June 18th, 2011


Mania's Top 20 Greatest Horror Writers of All Time

Over at Mania.com, Tim Janson has put together a list of the Top 20 Greatest Horror Writers of All Time that is already somewhat controversial. Usually, lists are fun, and half that fun comes with the quibbles one may have with the selections. Here, I have a few minor quibbles with placement--for instance, I would rank Peter Straub much higher, place Poe over Lovecraft, and probably jettison Richard Laymon and Dean Koontz from the list entirely--and of course one major, major quibble.

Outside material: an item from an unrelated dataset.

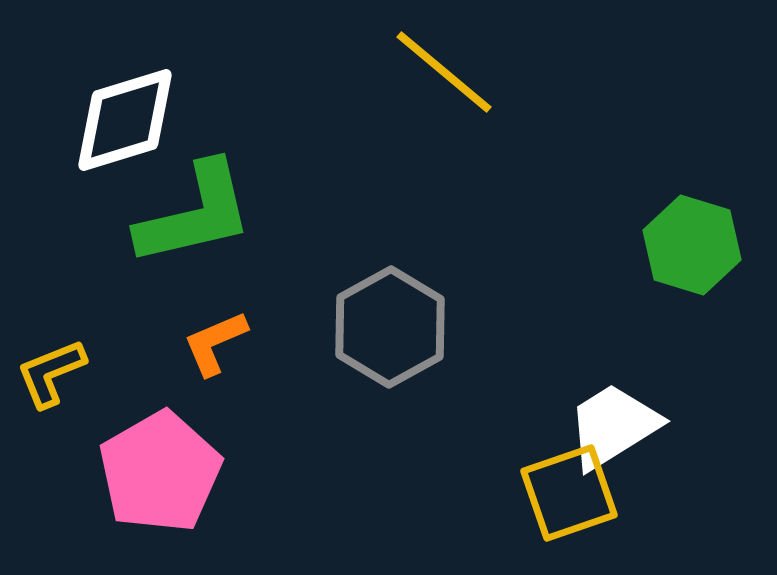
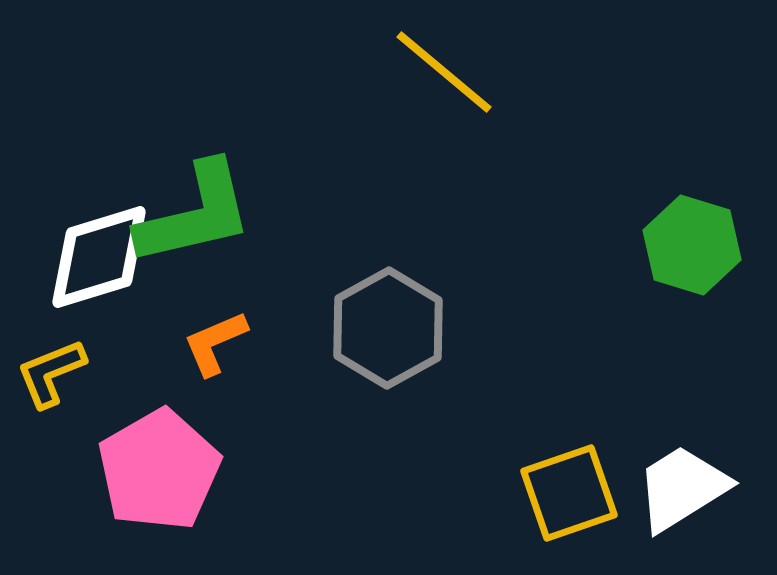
white diamond: moved 26 px left, 137 px down
gray hexagon: moved 2 px left, 1 px down
white trapezoid: moved 69 px right, 62 px down
pink pentagon: moved 1 px left, 2 px up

The source of the controversy shouldn't come as a surprise to anyone, considering how often we see it. That's right, everyone say it with me:

There isn't a single female author on the list.

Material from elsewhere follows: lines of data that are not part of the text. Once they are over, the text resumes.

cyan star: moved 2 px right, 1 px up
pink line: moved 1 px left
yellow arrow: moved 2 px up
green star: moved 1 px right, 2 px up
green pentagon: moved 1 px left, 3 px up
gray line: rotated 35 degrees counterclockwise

No Mary Shelley, who is responsible for one of the greatest and most lasting horror novels of all time. No Shirley Jackson, whose macabre and supernatural fiction is so highly regarded it's taught in classes alongside Poe's. No Daphne Du Maurier, who reintroduced Gothic literature to a modern audience, and whose story "The Birds" became the template for every environmental horror story since, not to mention every horror story where people are trapped in a cabin while something terrible tries to get in. No Charlotte Perkins Gilman, whose story "The Yellow Wallpaper" is considered, quite rightly, the mother of modern psychological horror.

There are no fewer luminaries to choose from in the modern field, either. Where are Tananarive Due, Joyce Carol Oates, Angela Carter, Sarah Langan, Poppy Z. Brite? If you ask me, they're all worthy of inclusion, and in my opinion are better and far more imaginative writers than some of those who did make the list.

Sure, lists are subjective, and it's always possible Janson isn't as well read as he thinks, but to leave out so many great horror writers, all of whom happen to be women, strikes me as an institutional issue more than personal one of Janson's. There has long been a struggle for acceptance by female horror writers. Many are dismissed, wrongly, as paranormal romance writers (just ask bestselling author Kim Harrison why her dark, violent, and monster-filled novels aren't read by most traditional horror fans) or written off as too academic or intellectual or just plain old "not horror enough" (sorry, Oates and Carter, I guess you don't count).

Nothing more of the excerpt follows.